Growth and growing pains in China’s markets

As China’s financial markets have become more robust and deeper, the value of its domestic financial assets—including equities, bonds, and loans—has reached $17.4 trillion, trailing only the United States and Japan (Exhibit 1). That’s a more than tenfold increase in a span of two decades, and it doesn’t include Hong Kong’s role in channeling funds to and from China.

Exhibit 1

A surge in lending has boosted China’s financial assets by $3.8 trillion since 2007, but growth has not kept pace with that of GDP.

Unlike many major equity markets, China’s stock market has not rebounded since the financial crisis and global recession.
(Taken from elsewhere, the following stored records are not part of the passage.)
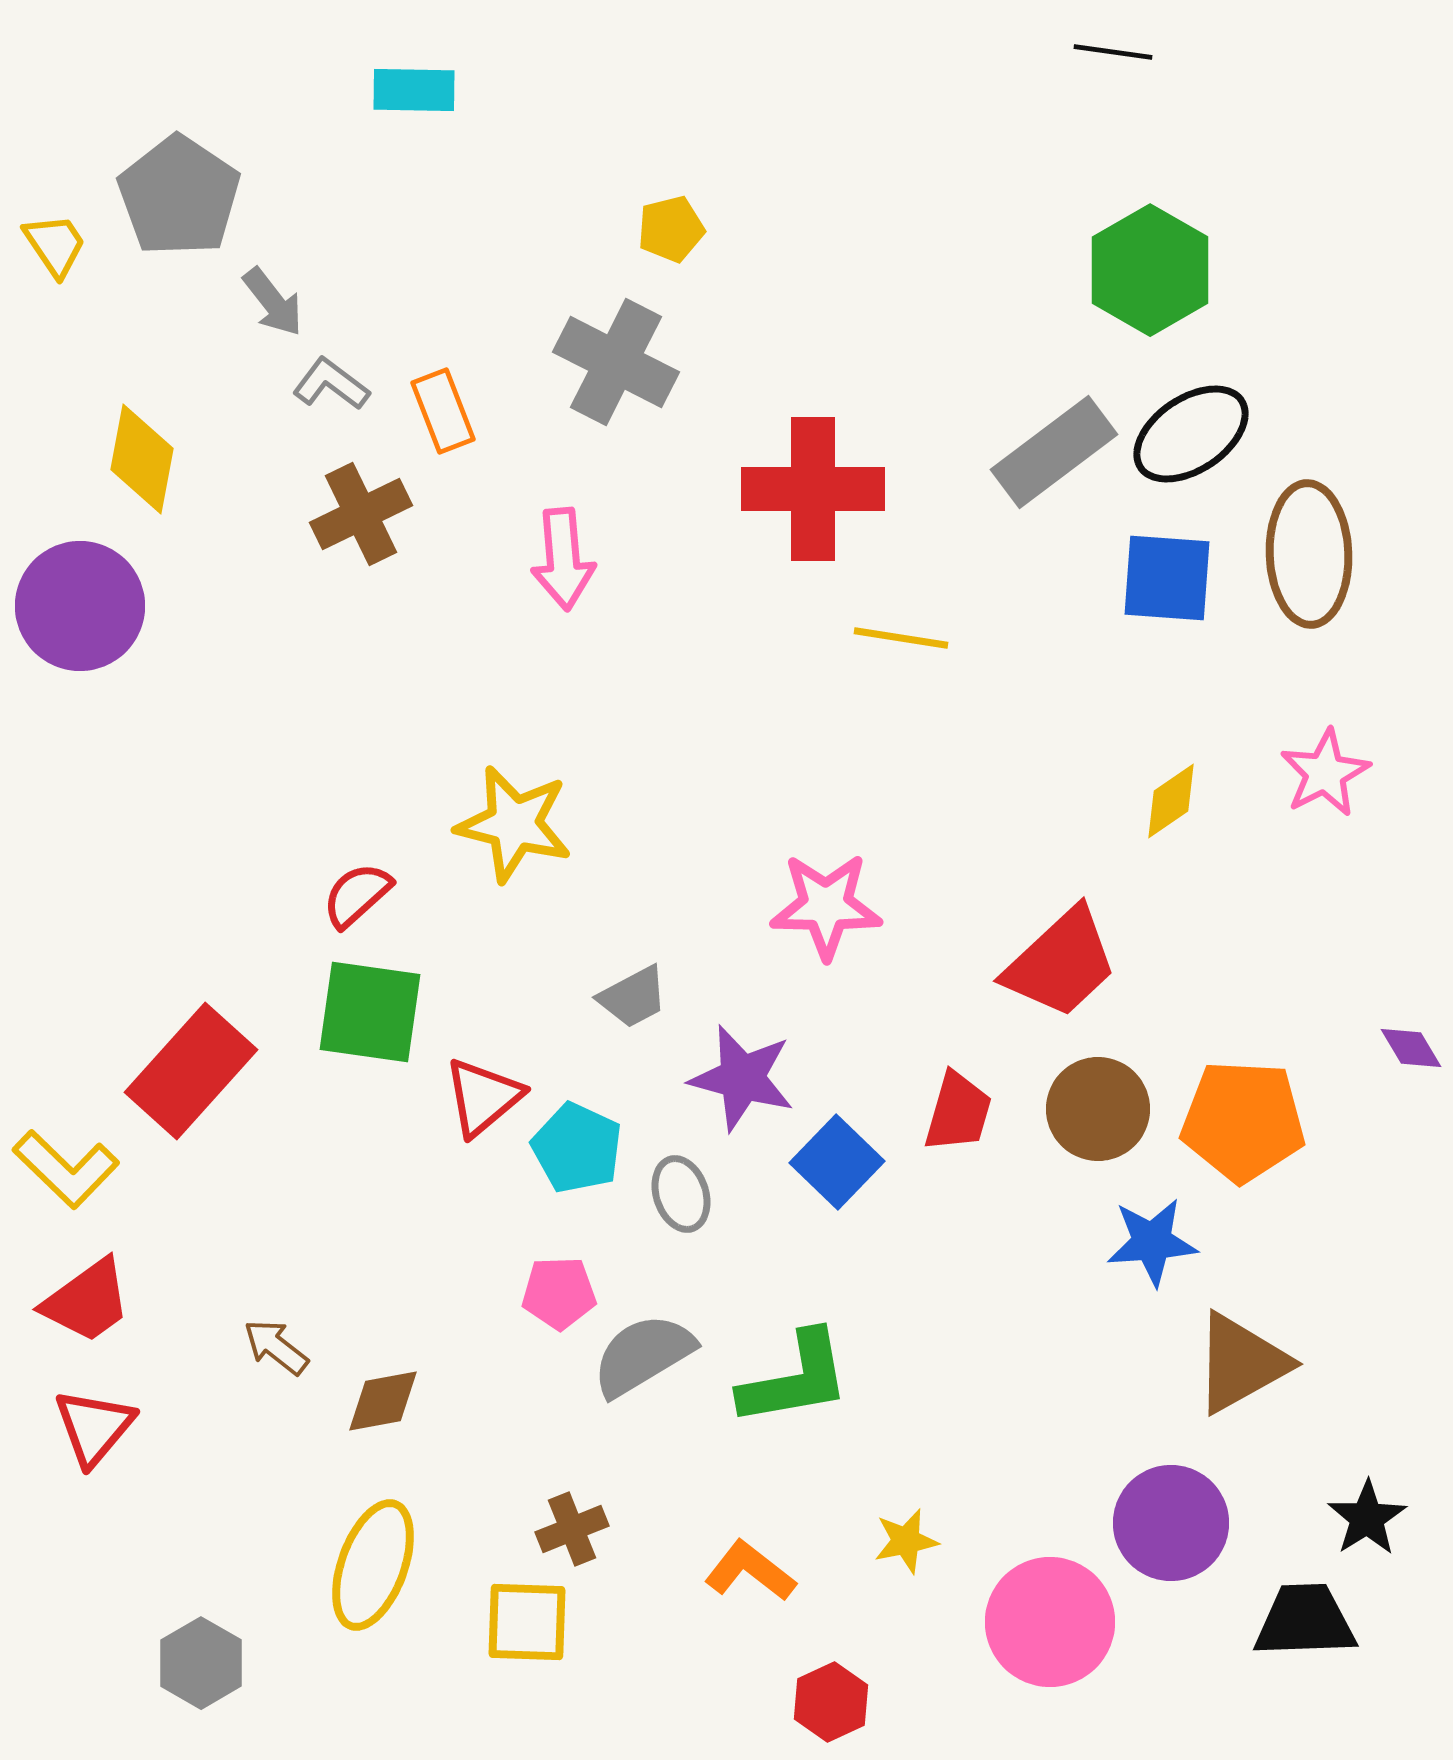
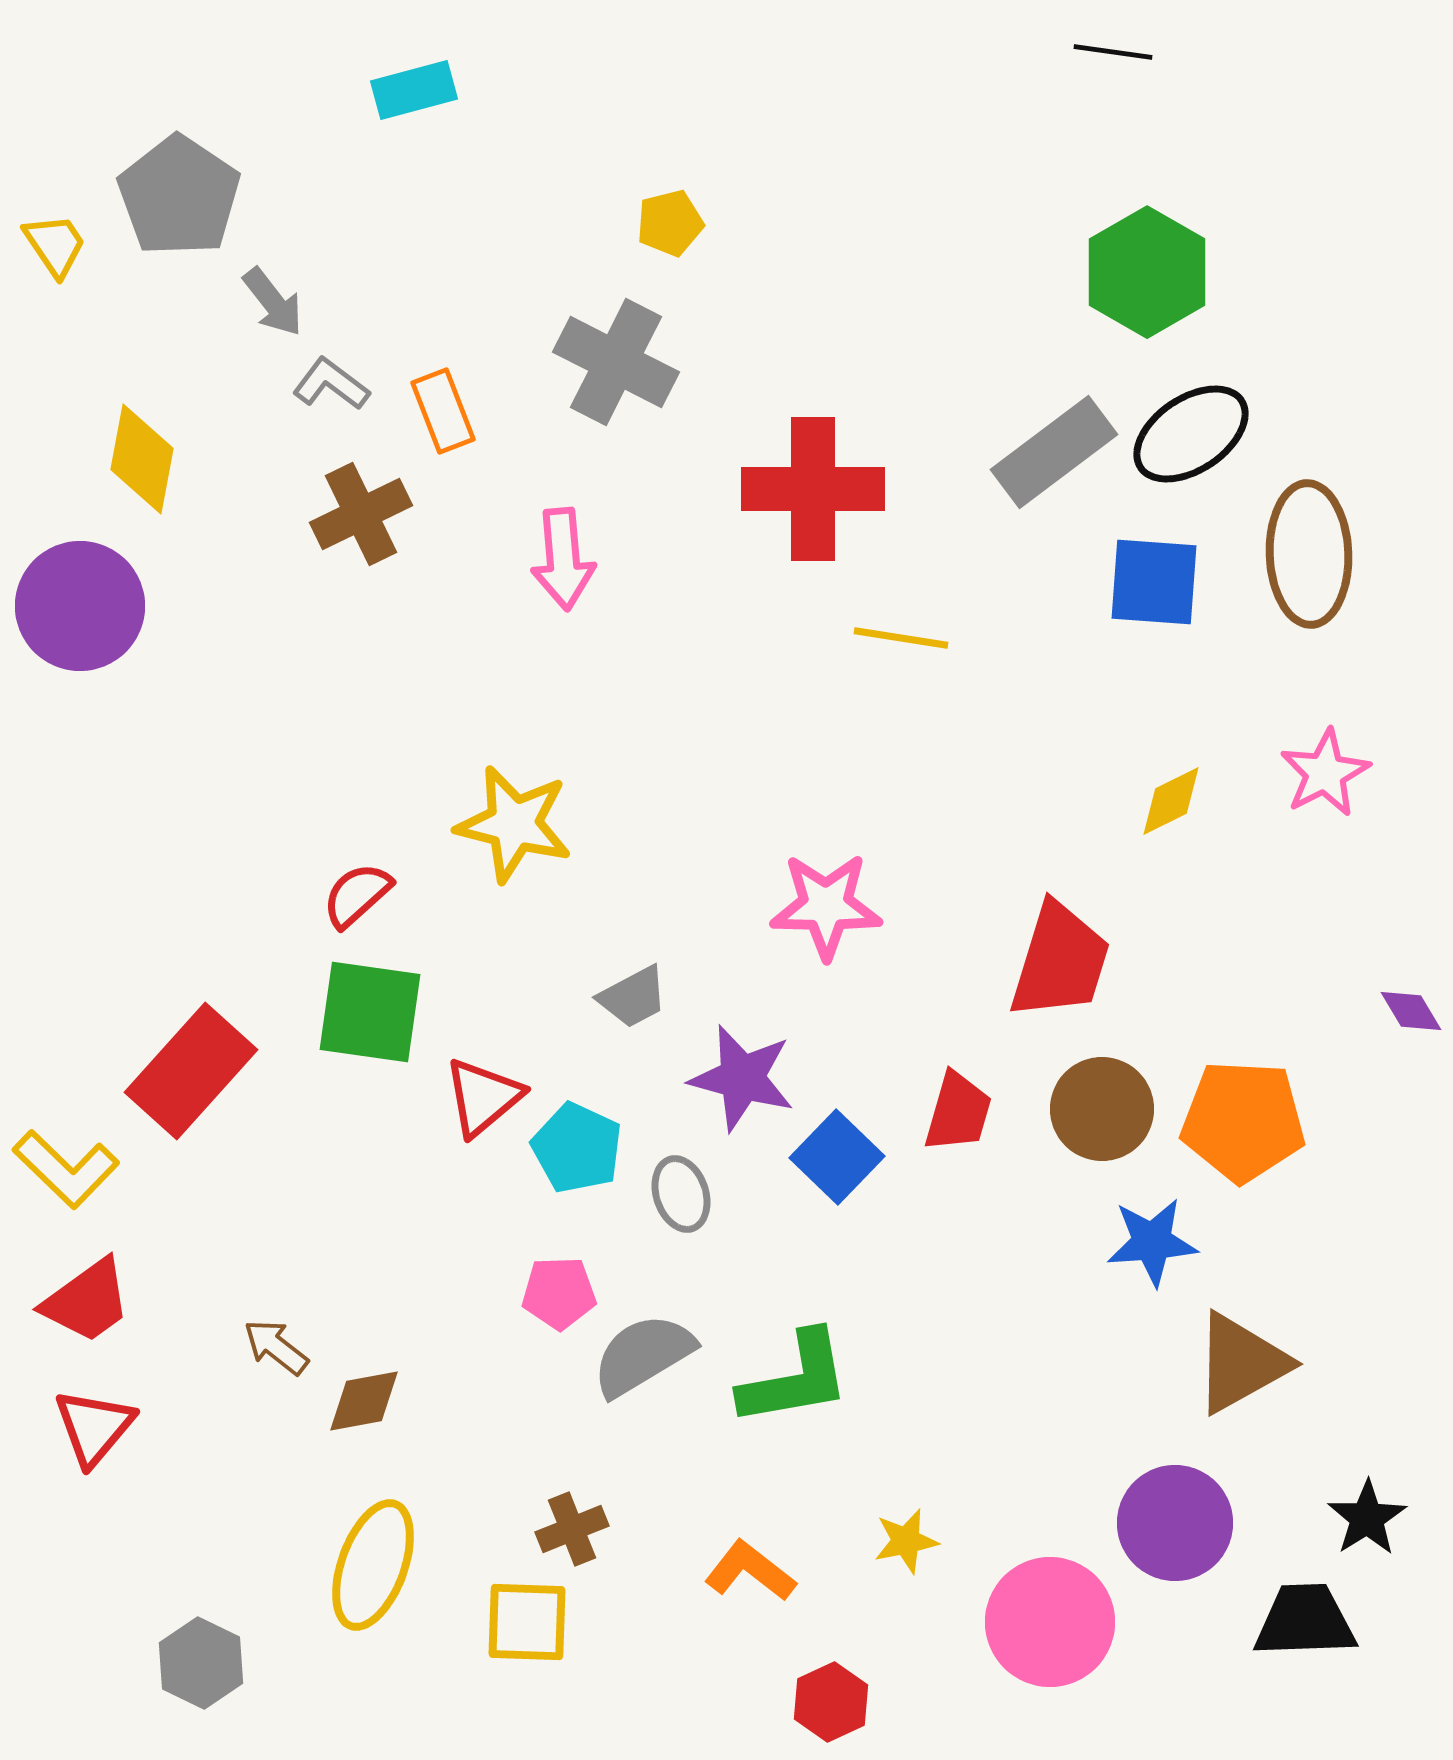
cyan rectangle at (414, 90): rotated 16 degrees counterclockwise
yellow pentagon at (671, 229): moved 1 px left, 6 px up
green hexagon at (1150, 270): moved 3 px left, 2 px down
blue square at (1167, 578): moved 13 px left, 4 px down
yellow diamond at (1171, 801): rotated 8 degrees clockwise
red trapezoid at (1061, 963): moved 1 px left, 2 px up; rotated 30 degrees counterclockwise
purple diamond at (1411, 1048): moved 37 px up
brown circle at (1098, 1109): moved 4 px right
blue square at (837, 1162): moved 5 px up
brown diamond at (383, 1401): moved 19 px left
purple circle at (1171, 1523): moved 4 px right
gray hexagon at (201, 1663): rotated 4 degrees counterclockwise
Total market capitalization has fallen by 50 percent since 2007, plunging from $7.2 trillion in 2007 to $3.6 trillion in the second quarter of 2012. Investors sent valuations soaring at the market’s peak, but fears of a slowdown and a more realistic view of company valuations dampened their enthusiasm, underscoring the fact that China’s equity markets, like those of other emerging economies, remain subject to sharp swings.

Cross-border investment surges

China has defied global trends in cross-border capital flows, which collapsed in 2008 and remain 60 percent below their precrisis peak. For China, by contrast, foreign direct investment (FDI), cross-border loans and deposits, and foreign portfolio investments in equities and bonds are up 44 percent over 2007 levels (Exhibit 2). Total foreign investment into China reached $477 billion at the end of 2011, exceeding the 2007 peak of $331 billion.3 Foreign companies, eager to establish a presence in China, account for roughly two-thirds of the inflows.

Exhibit 2

China’s capital flows have been approaching new heights.


Chinese companies are also stepping up their role in global finance. Foreign direct investment by both state-owned and private-sector Chinese companies grew from just $1 billion in 2000 to $101 billion in 2011. At the end of 2011, Chinese companies accounted for $364 billion of global foreign direct investment, with most of it tied to commodities. About half of these investments went to other emerging markets—a share higher than that for companies in advanced economies.

To assume the role of financier to the world, China will have to embrace financial globalization and advance reform more fully, and that won’t happen overnight. There is already movement toward greater openness, though, which makes China’s recent once-in-a-decade leadership transition a telling moment: if the new economic team picks up the pace of reform, the world financial system could have a very different look in just a decade’s time.